A twelve-year-old boy (Jeremy Sumpter) Comes-of-Age (what his father refers to as: “becomes enlighted”), while spending a summer of his youthful life working in a bar in Danny Glover‘s 2002 American drama – Just a Dream.
I am going to go ahead and compare the experience of watching Just a Dream to enjoying of a good book. I even have a title in mind: The Tender Bar by J.R. Moehringer.
It’s not the swift action or amazing effects that keep one’s attention invested in the story, but rather the characters interactions, their conversations and thoughts that, in addition to affecting their lives on screen, somehow find a way to sneak into the viewer’s mind. It never ceases to amaze me how much wisdom and life-tips one can pick up just by watching Coming-of-Age movies.

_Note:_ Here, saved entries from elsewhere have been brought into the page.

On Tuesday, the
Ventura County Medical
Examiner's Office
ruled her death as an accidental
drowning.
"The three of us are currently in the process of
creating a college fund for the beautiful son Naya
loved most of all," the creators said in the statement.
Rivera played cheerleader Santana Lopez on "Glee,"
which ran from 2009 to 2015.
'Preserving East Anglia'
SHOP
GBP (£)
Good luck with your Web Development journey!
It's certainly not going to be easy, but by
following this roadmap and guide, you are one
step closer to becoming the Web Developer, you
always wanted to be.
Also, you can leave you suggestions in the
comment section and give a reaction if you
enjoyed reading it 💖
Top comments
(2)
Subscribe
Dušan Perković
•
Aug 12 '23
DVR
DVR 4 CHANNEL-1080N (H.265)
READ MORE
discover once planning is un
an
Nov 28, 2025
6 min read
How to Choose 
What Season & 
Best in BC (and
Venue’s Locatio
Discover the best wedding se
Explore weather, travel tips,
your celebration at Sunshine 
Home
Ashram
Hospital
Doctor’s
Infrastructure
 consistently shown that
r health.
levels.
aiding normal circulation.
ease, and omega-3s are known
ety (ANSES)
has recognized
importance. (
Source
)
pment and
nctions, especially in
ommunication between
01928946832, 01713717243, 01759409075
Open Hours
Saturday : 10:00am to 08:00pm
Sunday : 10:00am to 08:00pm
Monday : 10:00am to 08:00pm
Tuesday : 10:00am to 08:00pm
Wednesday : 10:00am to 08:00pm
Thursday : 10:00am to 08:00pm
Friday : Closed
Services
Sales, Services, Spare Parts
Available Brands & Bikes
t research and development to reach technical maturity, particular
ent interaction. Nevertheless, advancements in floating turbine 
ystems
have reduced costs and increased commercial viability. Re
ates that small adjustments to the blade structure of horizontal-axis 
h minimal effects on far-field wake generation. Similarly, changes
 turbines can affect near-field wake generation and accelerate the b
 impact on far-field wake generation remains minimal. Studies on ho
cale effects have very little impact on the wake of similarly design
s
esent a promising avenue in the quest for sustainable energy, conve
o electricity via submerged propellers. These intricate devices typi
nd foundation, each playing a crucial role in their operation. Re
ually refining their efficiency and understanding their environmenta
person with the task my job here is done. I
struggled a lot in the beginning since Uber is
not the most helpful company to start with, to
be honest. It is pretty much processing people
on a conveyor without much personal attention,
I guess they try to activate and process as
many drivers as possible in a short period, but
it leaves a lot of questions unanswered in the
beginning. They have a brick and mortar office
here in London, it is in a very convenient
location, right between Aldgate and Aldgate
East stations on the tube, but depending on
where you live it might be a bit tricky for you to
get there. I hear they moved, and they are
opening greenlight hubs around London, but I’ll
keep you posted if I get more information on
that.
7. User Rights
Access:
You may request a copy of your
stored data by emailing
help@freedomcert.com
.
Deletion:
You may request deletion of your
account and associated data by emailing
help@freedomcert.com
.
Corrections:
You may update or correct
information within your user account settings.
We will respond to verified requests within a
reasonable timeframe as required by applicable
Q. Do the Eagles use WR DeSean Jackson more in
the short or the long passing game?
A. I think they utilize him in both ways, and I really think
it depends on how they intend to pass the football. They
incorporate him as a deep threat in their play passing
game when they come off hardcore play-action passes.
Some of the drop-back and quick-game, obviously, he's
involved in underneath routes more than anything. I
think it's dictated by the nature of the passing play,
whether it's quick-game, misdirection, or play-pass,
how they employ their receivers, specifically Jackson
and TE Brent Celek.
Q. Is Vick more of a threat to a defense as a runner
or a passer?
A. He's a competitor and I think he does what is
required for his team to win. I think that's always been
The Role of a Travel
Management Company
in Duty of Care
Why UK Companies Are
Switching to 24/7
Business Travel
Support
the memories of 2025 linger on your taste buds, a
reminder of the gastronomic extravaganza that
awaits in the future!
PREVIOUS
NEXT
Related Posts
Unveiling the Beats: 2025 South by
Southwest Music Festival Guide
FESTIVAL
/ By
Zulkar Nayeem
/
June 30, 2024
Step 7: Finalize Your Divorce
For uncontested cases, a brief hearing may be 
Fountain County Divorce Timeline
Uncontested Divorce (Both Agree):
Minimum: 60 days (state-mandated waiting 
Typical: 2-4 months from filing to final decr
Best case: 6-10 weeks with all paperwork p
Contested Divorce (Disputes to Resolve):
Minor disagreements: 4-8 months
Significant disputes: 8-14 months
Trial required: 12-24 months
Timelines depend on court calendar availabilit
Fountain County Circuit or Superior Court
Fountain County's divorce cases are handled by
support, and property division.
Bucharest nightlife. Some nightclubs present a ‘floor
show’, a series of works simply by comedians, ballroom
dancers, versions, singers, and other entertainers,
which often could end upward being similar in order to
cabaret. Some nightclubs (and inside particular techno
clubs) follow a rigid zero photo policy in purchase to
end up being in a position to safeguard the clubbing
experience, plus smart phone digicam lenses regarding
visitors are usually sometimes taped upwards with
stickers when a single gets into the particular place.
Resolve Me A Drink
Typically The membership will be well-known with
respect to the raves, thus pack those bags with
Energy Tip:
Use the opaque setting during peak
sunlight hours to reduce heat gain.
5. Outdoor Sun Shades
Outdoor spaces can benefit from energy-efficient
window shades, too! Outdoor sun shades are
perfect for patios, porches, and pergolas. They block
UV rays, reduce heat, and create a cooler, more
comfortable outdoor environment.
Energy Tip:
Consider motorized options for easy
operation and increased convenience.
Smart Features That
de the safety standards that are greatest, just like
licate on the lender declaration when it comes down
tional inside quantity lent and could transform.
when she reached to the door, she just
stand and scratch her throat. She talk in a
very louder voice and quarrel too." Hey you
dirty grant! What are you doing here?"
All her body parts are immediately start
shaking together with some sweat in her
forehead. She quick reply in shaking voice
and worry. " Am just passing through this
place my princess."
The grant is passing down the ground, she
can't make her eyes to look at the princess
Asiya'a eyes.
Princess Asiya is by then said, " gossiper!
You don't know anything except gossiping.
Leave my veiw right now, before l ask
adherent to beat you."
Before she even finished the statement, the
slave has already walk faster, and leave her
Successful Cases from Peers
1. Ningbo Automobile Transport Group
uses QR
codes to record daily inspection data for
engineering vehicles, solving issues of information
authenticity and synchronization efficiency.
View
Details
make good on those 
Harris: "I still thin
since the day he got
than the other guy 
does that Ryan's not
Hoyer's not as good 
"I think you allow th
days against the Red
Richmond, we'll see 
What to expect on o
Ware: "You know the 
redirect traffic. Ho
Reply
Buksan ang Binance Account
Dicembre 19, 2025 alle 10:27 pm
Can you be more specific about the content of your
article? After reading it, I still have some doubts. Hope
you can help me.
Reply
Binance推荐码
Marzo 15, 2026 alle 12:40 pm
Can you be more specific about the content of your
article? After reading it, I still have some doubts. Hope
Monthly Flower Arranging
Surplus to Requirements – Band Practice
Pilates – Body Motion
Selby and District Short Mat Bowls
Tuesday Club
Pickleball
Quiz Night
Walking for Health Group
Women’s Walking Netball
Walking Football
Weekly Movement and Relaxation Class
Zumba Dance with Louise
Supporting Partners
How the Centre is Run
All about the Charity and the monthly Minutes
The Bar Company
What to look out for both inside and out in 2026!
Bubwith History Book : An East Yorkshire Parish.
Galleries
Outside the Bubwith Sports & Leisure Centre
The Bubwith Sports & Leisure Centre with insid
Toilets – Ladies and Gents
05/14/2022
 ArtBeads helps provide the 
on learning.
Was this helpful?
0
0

Just a Dream is not the kind of film that invites a detailed analysis of the camerawork or the overall production qualities. The fact is that one hardly notices technical details. But things must be good if the story ends up well told and intriguing. Yet, when it comes to casting, I must say that not all of the actors’ performances were first-rate. The most disappointing performances are those of Robby Benson and Ally Sheedy – playing Henry’s parents.
Their acting felt both unnatural and stilted and, unless the original idea was to make their characters as awkward as possible, the scenes they appear in are far inferior to any others in the film.
It’s a good thing those scenes are not that frequent, especially compared to those in which Jeremy Sumpter appears, which is just about every scene of the film.
For him, the role of Henry was essentially the first lead role before his stellar portrayal of Peter Pan, after having had supporting roles in the stunning physiological drama Frailty (2001) and Local Boys (2002). When viewing Just a Dream, one can literally read on his face how the life lessons and experiences that Henry goes through affect his character – a clear indication of the talent of the young actor. The innocence of his character comes through perfectly. Just a Dream belongs to the Coming-of-Age genre and Sumter’s performance is so good that the film deserves to be referred to as “a Jeremy Sumter movie”.
All in all, an excellent film with a real message in its story. Just a Dream deserves to be seen and enjoyed. Recommended!